DOPE: D-Optimal Pooling Experimental design with application for SARS-CoV-2 screening

TL;DR

This paper introduces DOPE, a novel Bayesian D-optimal pooling strategy for SARS-CoV-2 testing that improves accuracy and efficiency by maximizing information gain and incorporating prior knowledge.

Contribution

The paper presents a new pooling design method using D-optimal experimental design principles, outperforming existing strategies in COVID-19 testing.

Findings

DOPE reduces testing errors compared to traditional pooling methods.

It requires fewer tests to achieve similar or better accuracy.

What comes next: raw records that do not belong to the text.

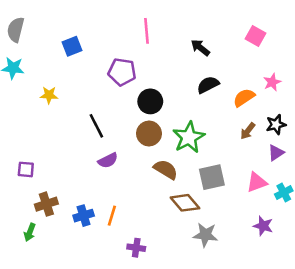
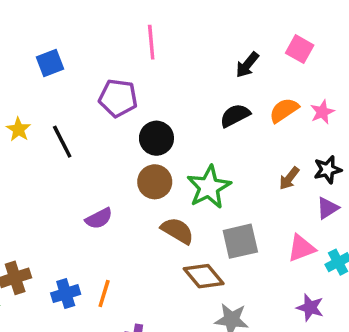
black arrow: (200, 48) -> (247, 65), moved, turned -90
yellow star: (49, 95) -> (19, 129), turned 30
orange semicircle: (244, 98) -> (284, 110), moved
black line: (96, 126) -> (62, 142), moved

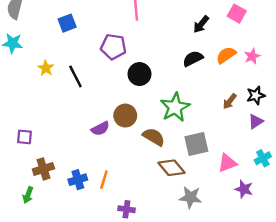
brown circle: (155, 182) -> (125, 116), moved
pink triangle: (301, 248) -> (227, 163), moved

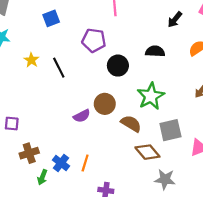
black semicircle: (193, 59) -> (155, 51), moved, turned 30
blue cross: (78, 180) -> (61, 163), turned -35
green arrow: (28, 195) -> (42, 177), moved

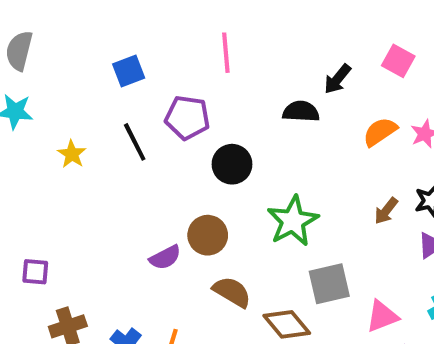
blue square: (51, 18) -> (129, 71), moved
black semicircle: (155, 51) -> (301, 112), moved
black line: (59, 68) -> (135, 142), moved
brown semicircle: (131, 124) -> (232, 292), moved

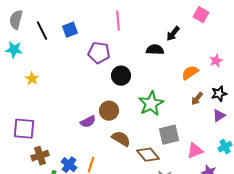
pink square: (398, 61) -> (201, 15), moved
orange semicircle: (380, 132) -> (190, 73), moved
black line: (135, 142) -> (42, 31), moved
yellow star: (72, 154) -> (32, 79), moved
purple square: (35, 272) -> (24, 129), size x1.6

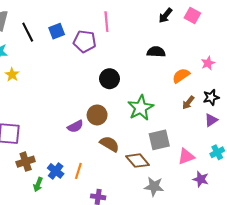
black arrow: (173, 34) -> (165, 16), moved
black semicircle: (155, 50) -> (156, 52), moved
purple pentagon: (99, 53) -> (85, 41), moved
yellow star: (32, 79) -> (12, 75), moved

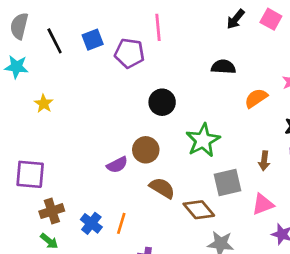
yellow star: (12, 75) -> (44, 104), moved
brown arrow: (188, 103) -> (264, 161), moved, turned -32
green arrow: (38, 184) -> (49, 241), moved, turned -72

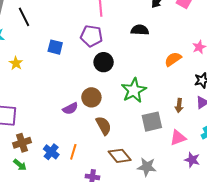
blue square: (93, 40) -> (55, 47), moved, turned 35
purple pentagon: (129, 53) -> (91, 36), moved
black semicircle: (223, 67) -> (140, 30), moved
brown semicircle: (162, 188) -> (104, 126), turned 30
brown diamond: (199, 210) -> (120, 156), moved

Provides probabilistic infection estimates rather than binary results.

Abstract

Testing individuals for the presence of severe acute respiratory syndrome coronavirus 2 (SARS-CoV-2), the pathogen causing the coronavirus disease 2019 (COVID-19), is crucial for curtailing transmission chains. Moreover, rapidly testing many potentially infected individuals is often a limiting factor in controlling COVID-19 outbreaks. Hence, pooling strategies, wherein individuals are grouped and tested simultaneously, are employed. We present a novel pooling strategy that implements D-Optimal Pooling Experimental design (DOPE). DOPE defines optimal pooled tests as those maximizing the mutual information between data and infection states. We estimate said mutual information via Monte-Carlo sampling and employ a discrete optimization heuristic for maximizing it. DOPE outperforms common pooling strategies both in terms of lower error rates and fewer tests utilized. DOPE holds several additional advantages: it provides posterior distributions of the probability of infection, rather than only binary classification outcomes; it naturally incorporates prior information of infection probabilities and test error rates; and finally, it can be easily extended to include other, newly discovered information regarding COVID-19. Hence, we believe that implementation of Bayesian D-optimal experimental design holds a great promise for the efforts of combating COVID-19 and other future pandemics.